Quantum mechanics, Carl Sagan once observed, is so strange that “common sense is almost useless in approaching it.” Scientists still don’t understand exactly why matter behaves as it does at the quantum level. Yet they’re getting better at exploiting its peculiar dynamics — in ways that may soon upend the technology business.
One of the most interesting applications is in computing. In theory, quantum computers could take advantage of odd subatomic interactions to solve certain problems far faster than a conventional machine could. Although a full-scale quantum computer is still years off, scientists have lately made a lot of progress on the materials, designs and methods needed to make one.
And that could have some striking benefits. Quantum computers could simulate how atoms and molecules behave, to the great advantage of chemists and drug designers. They could solve optimization problems — say, how to efficiently route airplane traffic — far faster than current technology can. They could speed advances in artificial intelligence, improve sensors, and lead to the design of stronger and lighter industrial materials.

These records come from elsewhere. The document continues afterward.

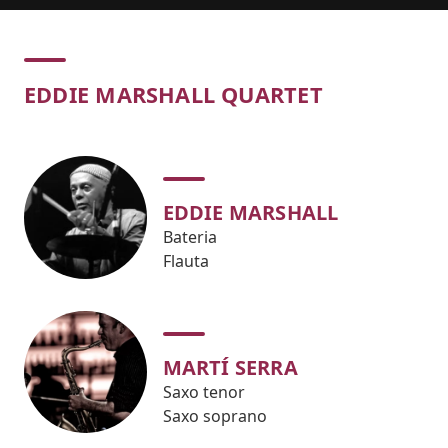
Concert
EDDIE MARSHALL QUARTET
EDDIE MARSHALL
Bateria
Flauta
MARTÍ SERRA
Saxo tenor
Saxo soprano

And that suggests a looming problem. To simplify a bit, the cryptographic tools commonly used to protect information online rely on very hard math problems, such as factoring large integers, that normal computers can’t solve in a reasonable time frame. Quantum computers, though, could probably make quick work of such equations.
As a result, they could undermine the security of everything from mobile phones to e-commerce to cloud computing. Within two decades, by some estimates, quantum computers may be able to break all public-key encryption now in use. “The impact on the world economy,” says the nonprofit Cloud Security Alliance, “could be devastating.”
As dire as that sounds, panic isn’t in order just yet. Researchers are already working on “quantum-resistant” encryption. Some companies claim to have made significant progress in the field. Google, among others, is working on a new form of security for its browser that might rebuff a quantum algorithm. Although a lot more research is needed, standards agencies around the world are well aware of the problem.
Businesses, in particular, should pay attention. Many have files that must be stored for years, for legal or commercial reasons. But woefully few have a long-term strategy for protecting them. That’s especially worrisome because, without precautions, sensitive records — medical files, financial data, trade secrets — that are stored using today’s encryption could potentially be exposed by quantum computers.
Governments could also help. Quantum computing requires competence in physics, computer science and engineering, and that makes it hard to find qualified workers. Public investment in basic quantum-science research would help build a skilled workforce, boost technical know-how and generally lay the groundwork for a promising new field. It could also speed the development of stronger cryptography. More cooperation between Silicon Valley and the government, not on notable display recently, could be invaluable in this regard.
In short, common sense isn’t useless in approaching quantum computers; it may be the best way to prepare for an era of thrilling strangeness.